Soriano, consultant for North Carolina Baptists in Hispanic evangelism and discipleship, has described a vision for the network to nurture collaboration and communication among Hispanic pastors, leaders, churches, associations, fellowships, networks and organizations and with SBC entities for the fulfillment of the Great Commission with the Great Commandment.
Bracamonte said the Hispanic fellowship’s session in St. Louis will parallel the SBC annual meeting’s theme: “Awaken America, Reach the World” drawn from Acts 4:31.

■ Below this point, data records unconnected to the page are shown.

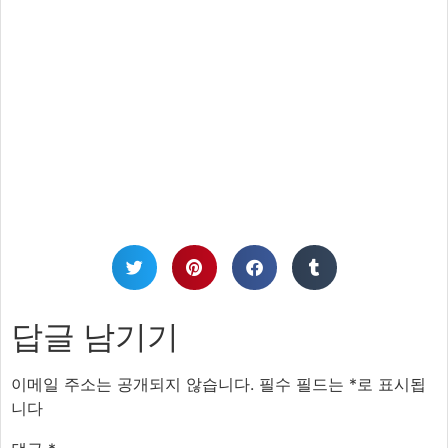
답글 남기기
이메일 주소는 공개되지 않습니다.
필수 필드는
*
로 표시됩
니다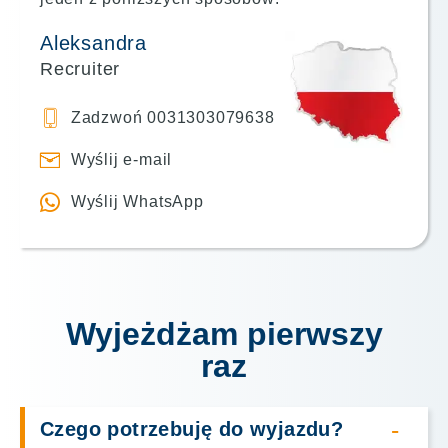
Aleksandra
Recruiter
Zadzwoń 0031303079638
Wyślij e-mail
Wyślij WhatsApp
Wyjeżdżam pierwszy
raz
Czego potrzebuję do wyjazdu?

“Everyone is welcome,” Bracamonte said. “We are excited to be part of Awaken America. More than ever, we need to reach out to this lost generation with unity and prayer. The National Baptist Hispanic Fellowship is thankful to be part of the missions effort to promote baptisms and Cooperative Program giving.”
Bracamonte added thanks to Frank S. Page, SBC Executive Committee president, for leading Southern Baptists to be “more inclusive to [ethnic Baptists] to participate in ministry within the convention and to work together for Kingdom work.”
The National Baptist Hispanic Fellowship, organized in the 1980s, is the oldest Hispanic organization in Southern Baptist life. Bracamonte said its annual meeting will focus on prayer for spiritual awakening, Oct. 27-29 at Iglesia Bautista Casa de Dios in Wichita, Kan.
Hispanic involvement in the SBC annual meeting will heighten Sunday and Monday evenings, June 12-13, with two large-scale events:
- the annual AVANCE dinner and celebration Sunday evening sponsored by the International Mission Board, the North American Mission Board, LifeWay Christian Resources, GuideStone Financial Resources and the Executive Committee.
- an inaugural meeting – with a dinner, TED-styled talks and panel discussion – of the new Hispanic Baptist Pastors Alliance on Monday evening.